WAJAH dunia pendidikan kita kembali tercoreng dengan adanya berbagai kasus amoral pelajar dari seks bebas, tawuran hingga pesta minuman keras. Ironisnya perilaku amoral itu justru dilakukan sebagai ekspresi usainya ujian nasional. Upaya pembentukan moral generasi muda tentu tidak bisa mengandalkan peran sekolah, setidaknya untuk masa sekarang.

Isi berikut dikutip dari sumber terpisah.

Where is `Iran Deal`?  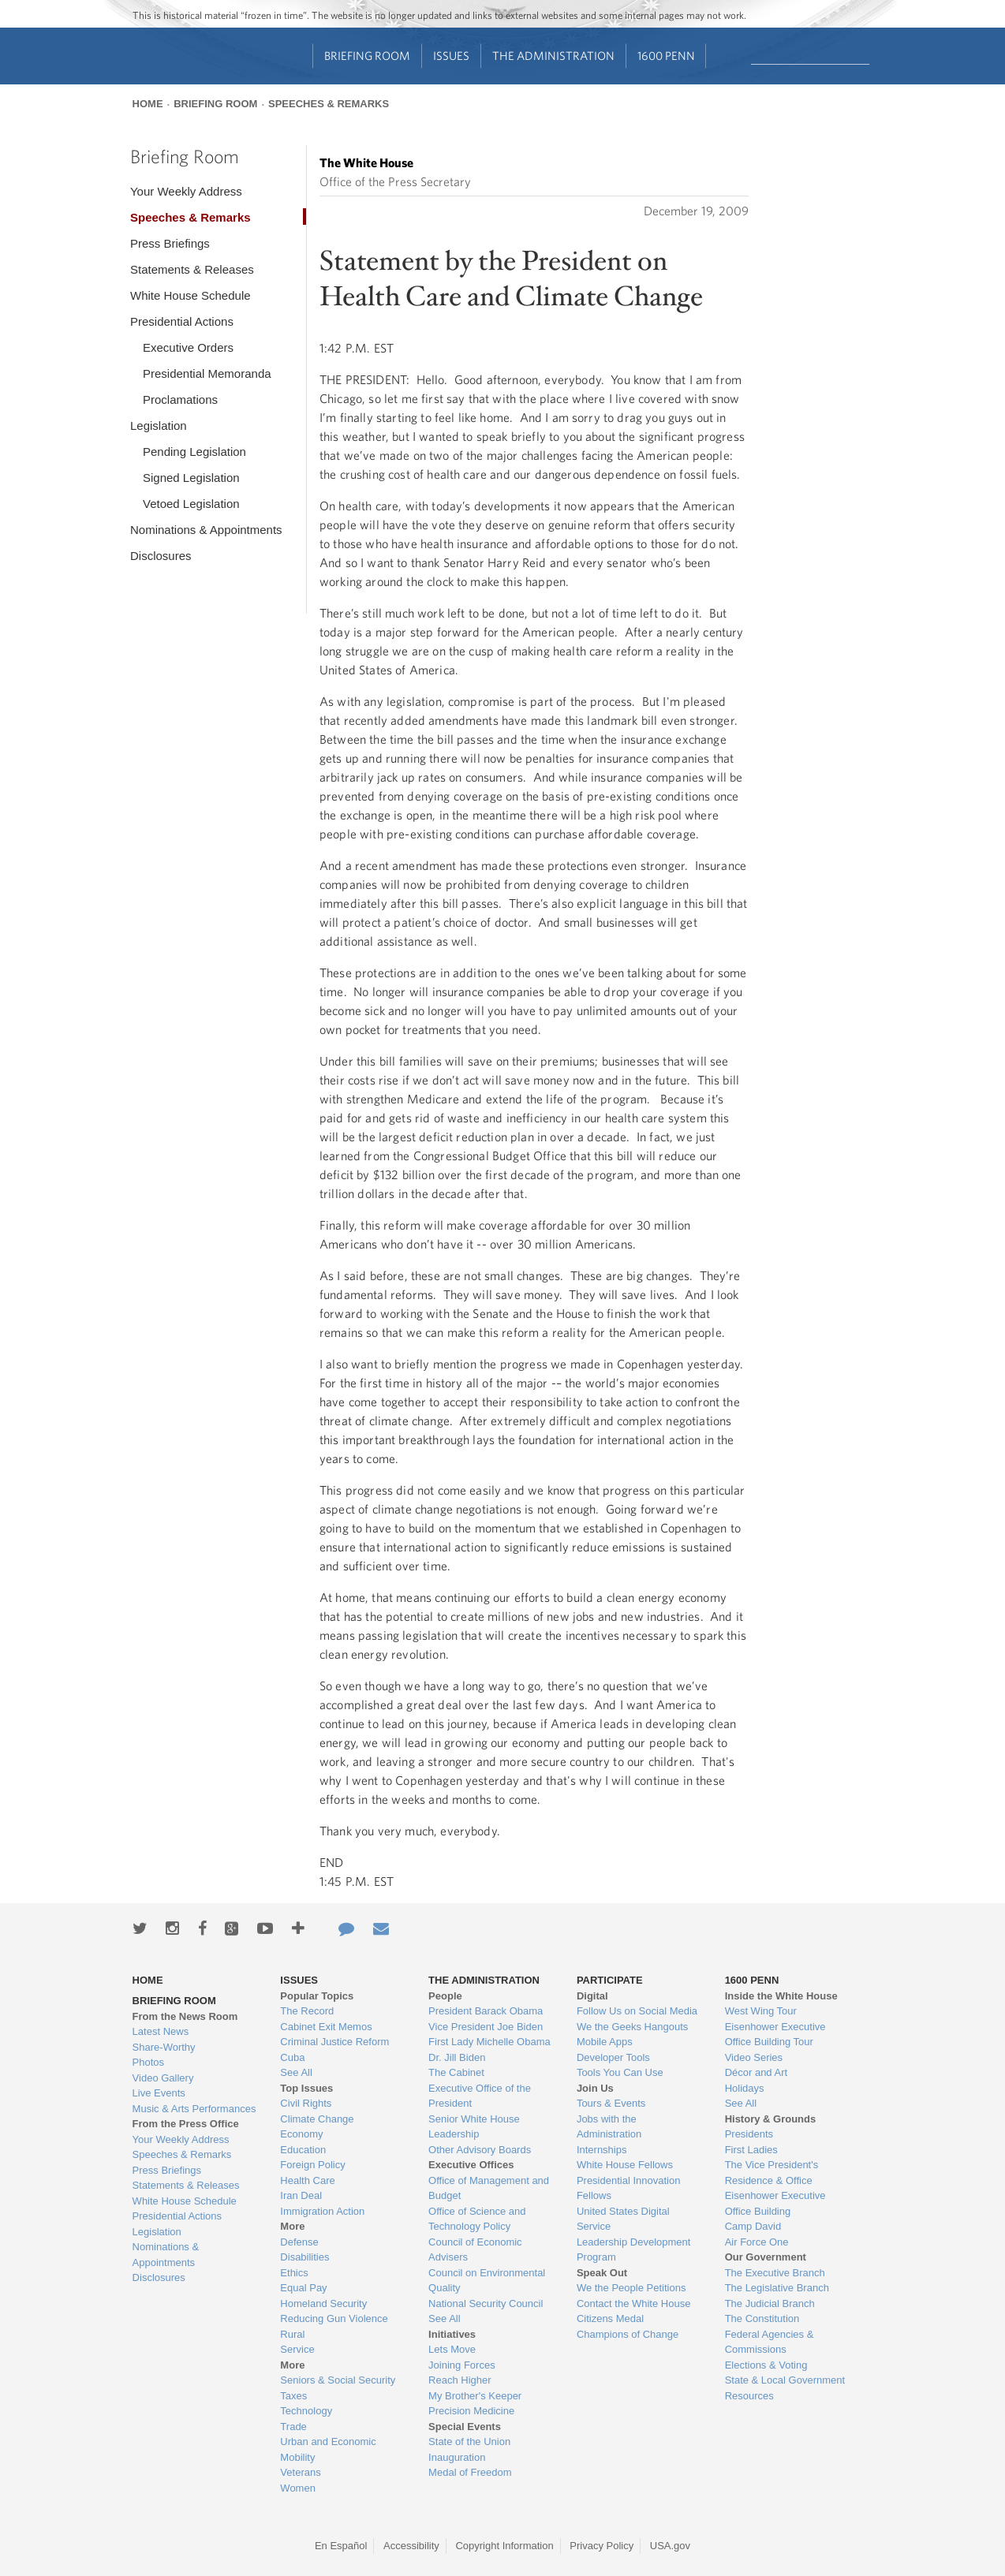
Iran Deal is located at coordinates (301, 2195).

Oleh: Dr. Ahmad Sastra, MM
Dosen Pascasarjana UIKA Bogor

Sebab guru pada faktanya hanya disibukkan den­gan tumpukan adminis­trasi pembelajaran yang rumit dan melelahkan. Untuk sekedar menyampaikan ilmu kepada siswanya, seorang guru sudah stress. Sementara para guru menyelesaikan arsip-arsip administratif pascapengaja­ran, para pelajar berjatuhan aki­bat tawuran antar sekolah atau nongkrong bergerombol sambil menghirup sebatang rokok atau bahkan asyik di depan layar inter­net dengan wajah mencurigakan. Sungguh memilukan.

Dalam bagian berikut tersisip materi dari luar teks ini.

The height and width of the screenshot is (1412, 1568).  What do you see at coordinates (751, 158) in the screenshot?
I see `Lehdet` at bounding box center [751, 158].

Namun putus asa terhadap masa depan juga bukan sikap yang terpuji. Sedih dan menge­luh suramnya masa depan bang­sa ini tidak akan menyelesaikan masalah. Pendidikan keluarga adalah alternatif paling tepat un­tuk sekedar menyalakan lentera harapan yang hampir padam ini. Back to family values. Keluarga merupakan lembaga pertama dan utama yang dikenal anak karena kedua orang tuanyalah orang yang pertama dikenal.

Bimbingan, perhatian, dan kasih sayang yang terjalin antara kedua orang tua dengan anak-anaknya merupakan basis yang ampuh bagi pertumbuhan dan perkembangan psikis serta nilai-nilai moral religius pada diri anak didik. Keluarga adalah sekolah yang sesungguhnya bagi anak. Dari keluarga inilah sesungguhnya dasar-dasar karakter mulia anak tumbuh dan terbentuk. Namun apakah telah berfungsi demikian ?

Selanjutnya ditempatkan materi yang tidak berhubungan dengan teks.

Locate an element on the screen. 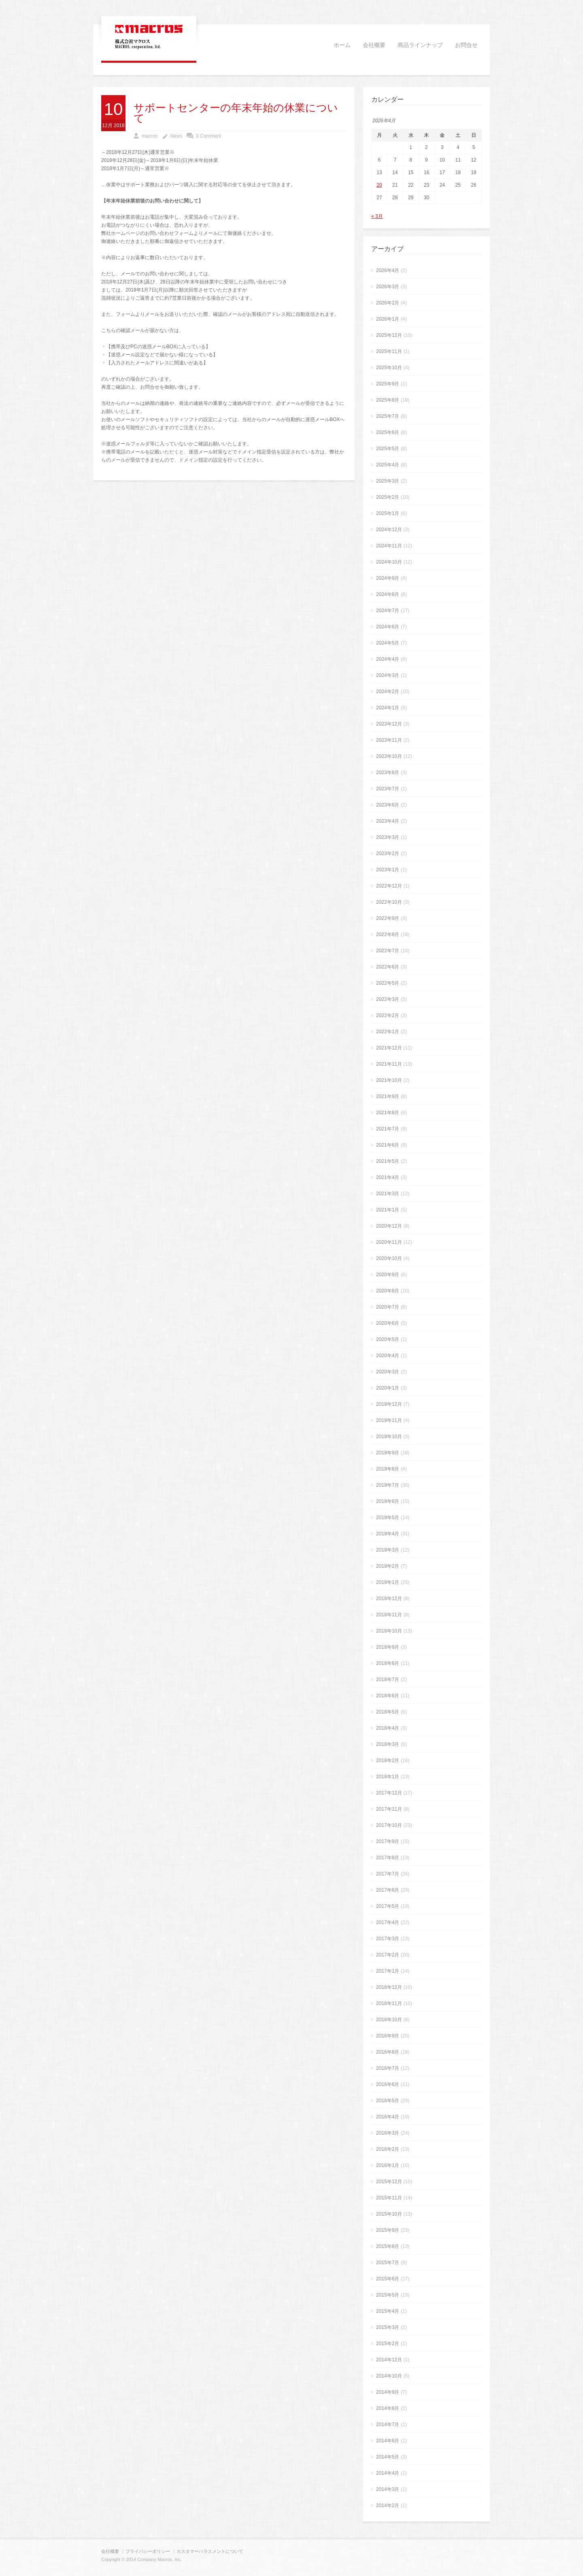  News is located at coordinates (176, 136).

Penanaman nilai-nilai dalam keluarga akan semakin men­dalam apabila orang tua memiliki konsep dan paradigma pendidi­kan yang ingin diwujudkan bagi anak-anaknya agar tercapai ketu­runan yang saleh, berakhlak mu­lia, cerdas, taat dan patuh kepada orang tua, menghargai orang lain, bermanfaat bagi dunia dan bermakna bagi kelak kehidupan akherat.

Karakter mulia anak akan tum­buh dari keluarga yang berkara­kter mulia juga. Fungsi-fungsi keluarga harus benar-benar tere­alisasi, jika anak diharapkan tum­buh berkarakter mulia. Berkai­tan dengan upaya pembentukan karakter mulia, setidaknya ada enam fungsi keluarga yang harus dijalankan oleh orang tua sebagai guru bagi anak-anak di rumah.

Pertama, Fungsi Edukatif. Kedua orang tua memiliki kewa­jiban untuk melaksanakan pen­didikan sedini mungkin terhadap anak-anaknya dalam keluarga. Ke­luarga merupakan lembaga pen­didikan yang pertama dan utama, maju mundurnya anggota kelu­arga ditentukan dengan pelaksa­naan pendidikan dalam keluarga.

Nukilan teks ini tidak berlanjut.